Слова вроде бы все знакомы, и я без запинки могу прочитать "Agnus Dei" или какую-нибудь другую короткую молитву, но я не в состоянии узнать себя в девочке, которая каждое воскресенье и все праздники усердно и даже самозабвенно читала и перечитывала богослужебные тексты, свято веря, что было бы грехом уклониться от этой обязанности. Фотоснимки подтверждают существование моего тела в 52-м году, а молитвенник (уже сам факт, что я сохранила его, несмотря на столько переездов, о чем-то говорит) неопровержимо доказывает мою детскую набожность, которая безвозвратно ушла в прошлое. А вот песенка "Путешествие на Кубу" о любви и путешествии - по сей день самых привлекательных для меня вещах - подобного отчуждения не вызывает. Я даже с удовольствием напела незамысловатые слова:

Два парня, две девчоночки
Играй, волна, резвись!
На маленькой на лодочке
На Кубу собрались…

Все последние дни я только и думаю, что об этой воскресной сцене. Стоило мне описать ее, как она снова ожила передо мной - в красках, жестах и голосах. Сейчас она уже снова поблекла, а голоса - приглушились, словно в фильме, который смотришь по шифрованному каналу без декодера. Но перевожу я ее на язык слов или нет от этого ничего не меняется. Она всегда будет означать для меня соприкосновение с безумием и смертью. И этой сценой я поверяла все другие мучительные события моей жизни, которые неизменно уступали ей по значимости.

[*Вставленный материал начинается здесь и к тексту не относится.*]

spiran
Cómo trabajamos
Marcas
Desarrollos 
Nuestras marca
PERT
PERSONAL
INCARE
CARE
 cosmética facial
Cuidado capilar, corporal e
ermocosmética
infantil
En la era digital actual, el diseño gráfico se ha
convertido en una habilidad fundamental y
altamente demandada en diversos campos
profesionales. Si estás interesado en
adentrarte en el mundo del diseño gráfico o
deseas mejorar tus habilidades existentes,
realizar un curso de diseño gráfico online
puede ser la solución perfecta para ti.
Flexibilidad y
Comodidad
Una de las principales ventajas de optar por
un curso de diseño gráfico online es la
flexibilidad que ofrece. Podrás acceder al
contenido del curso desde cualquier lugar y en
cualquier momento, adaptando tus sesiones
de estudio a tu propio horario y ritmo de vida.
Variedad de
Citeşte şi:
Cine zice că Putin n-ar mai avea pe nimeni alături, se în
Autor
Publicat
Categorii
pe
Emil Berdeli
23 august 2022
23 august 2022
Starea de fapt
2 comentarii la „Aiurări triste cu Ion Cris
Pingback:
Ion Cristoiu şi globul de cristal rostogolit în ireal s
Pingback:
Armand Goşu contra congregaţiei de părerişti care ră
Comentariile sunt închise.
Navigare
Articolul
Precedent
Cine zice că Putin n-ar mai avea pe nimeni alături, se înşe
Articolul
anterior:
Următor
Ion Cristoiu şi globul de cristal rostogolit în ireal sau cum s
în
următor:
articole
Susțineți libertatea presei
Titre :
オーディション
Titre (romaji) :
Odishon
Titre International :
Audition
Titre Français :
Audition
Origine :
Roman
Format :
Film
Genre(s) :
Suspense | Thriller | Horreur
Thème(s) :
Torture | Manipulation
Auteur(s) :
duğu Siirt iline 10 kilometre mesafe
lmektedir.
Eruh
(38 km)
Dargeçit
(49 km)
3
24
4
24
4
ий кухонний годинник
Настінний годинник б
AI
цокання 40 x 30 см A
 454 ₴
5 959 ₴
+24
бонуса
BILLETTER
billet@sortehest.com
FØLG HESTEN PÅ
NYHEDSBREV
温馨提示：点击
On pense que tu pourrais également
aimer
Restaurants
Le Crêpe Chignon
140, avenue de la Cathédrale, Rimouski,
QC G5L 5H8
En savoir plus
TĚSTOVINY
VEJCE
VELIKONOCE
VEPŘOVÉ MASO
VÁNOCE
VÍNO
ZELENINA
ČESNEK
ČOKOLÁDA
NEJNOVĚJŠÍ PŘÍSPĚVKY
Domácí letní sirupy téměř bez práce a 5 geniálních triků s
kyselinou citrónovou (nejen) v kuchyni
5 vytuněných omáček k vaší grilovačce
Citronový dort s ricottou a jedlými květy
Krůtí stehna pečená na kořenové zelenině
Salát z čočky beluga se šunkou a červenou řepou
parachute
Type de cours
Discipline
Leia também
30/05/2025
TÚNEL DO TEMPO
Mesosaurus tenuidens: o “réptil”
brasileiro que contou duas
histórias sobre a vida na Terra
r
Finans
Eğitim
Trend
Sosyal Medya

Поскольку меня неудержимо тянет вернуться к написанным строчкам и я уже не могу заниматься ничем другим - то есть все говорит о том, что я начинаю писать новую книгу, я и решилась все разом вспомнить. Но оказывается, мне запомнился лишь голый факт. Эта сцена жила во мне, как застывшая картина, и я пытаюсь придать ей движение, лишить иконной святости (я, например, уверена, что это она побудила меня взяться за писательство и подспудно присутствует во всех моих книгах).

Я уже давно ничего не жду от психоанализа или банальных схем, предлагаемых психологией семейных отношений: властная мать и отец, которого на смертельный жест толкает жажда расквитаться за постоянное подчинение. "Семейный травматизм", "добрые духи детства покинули меня" - нет, это не обо мне. Лучше всего пережитые мною чувства выражают единственно верные слова, вырвавшиеся у меня в тот день: "свихнуться на всю жизнь". Никакие другие слова здесь не подходят.